Identify every line in the records below that contains the word "high", and copy each of those lines.

═══ Excerpted records ═══

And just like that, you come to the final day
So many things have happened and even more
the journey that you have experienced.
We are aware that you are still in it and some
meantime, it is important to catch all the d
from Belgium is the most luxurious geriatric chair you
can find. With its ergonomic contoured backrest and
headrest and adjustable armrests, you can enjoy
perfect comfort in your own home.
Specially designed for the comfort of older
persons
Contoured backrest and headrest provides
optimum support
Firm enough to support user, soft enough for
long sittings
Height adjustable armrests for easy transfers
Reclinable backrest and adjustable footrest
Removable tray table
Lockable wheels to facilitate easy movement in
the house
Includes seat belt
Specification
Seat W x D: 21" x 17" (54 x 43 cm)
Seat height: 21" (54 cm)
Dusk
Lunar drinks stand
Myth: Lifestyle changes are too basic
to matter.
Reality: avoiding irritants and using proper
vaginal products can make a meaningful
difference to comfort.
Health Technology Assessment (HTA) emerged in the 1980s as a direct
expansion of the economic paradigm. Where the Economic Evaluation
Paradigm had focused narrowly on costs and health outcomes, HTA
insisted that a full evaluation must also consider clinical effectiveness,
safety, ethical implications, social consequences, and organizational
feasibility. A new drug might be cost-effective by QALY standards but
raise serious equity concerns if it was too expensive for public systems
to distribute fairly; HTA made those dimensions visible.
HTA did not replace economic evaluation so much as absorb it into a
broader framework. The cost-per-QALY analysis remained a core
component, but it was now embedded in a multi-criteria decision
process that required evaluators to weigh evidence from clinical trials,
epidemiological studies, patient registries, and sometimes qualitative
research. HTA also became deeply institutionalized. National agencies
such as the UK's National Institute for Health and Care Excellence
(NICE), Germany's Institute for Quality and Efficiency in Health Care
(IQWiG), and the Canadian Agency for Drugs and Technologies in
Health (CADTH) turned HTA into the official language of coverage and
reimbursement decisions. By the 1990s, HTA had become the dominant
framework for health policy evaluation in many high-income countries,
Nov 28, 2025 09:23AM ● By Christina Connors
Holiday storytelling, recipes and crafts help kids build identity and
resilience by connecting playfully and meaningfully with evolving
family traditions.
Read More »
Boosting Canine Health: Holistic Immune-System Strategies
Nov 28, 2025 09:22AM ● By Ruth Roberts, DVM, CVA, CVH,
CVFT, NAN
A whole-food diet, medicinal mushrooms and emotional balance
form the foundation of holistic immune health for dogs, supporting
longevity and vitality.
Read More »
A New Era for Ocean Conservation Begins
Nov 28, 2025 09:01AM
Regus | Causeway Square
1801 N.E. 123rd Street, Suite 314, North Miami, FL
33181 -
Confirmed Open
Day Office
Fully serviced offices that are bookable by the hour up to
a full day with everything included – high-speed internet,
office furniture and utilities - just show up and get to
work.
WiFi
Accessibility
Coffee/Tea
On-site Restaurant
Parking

═══

## Problem solution
framework for health policy evaluation in many high-income countries,
a full day with everything included – high-speed internet,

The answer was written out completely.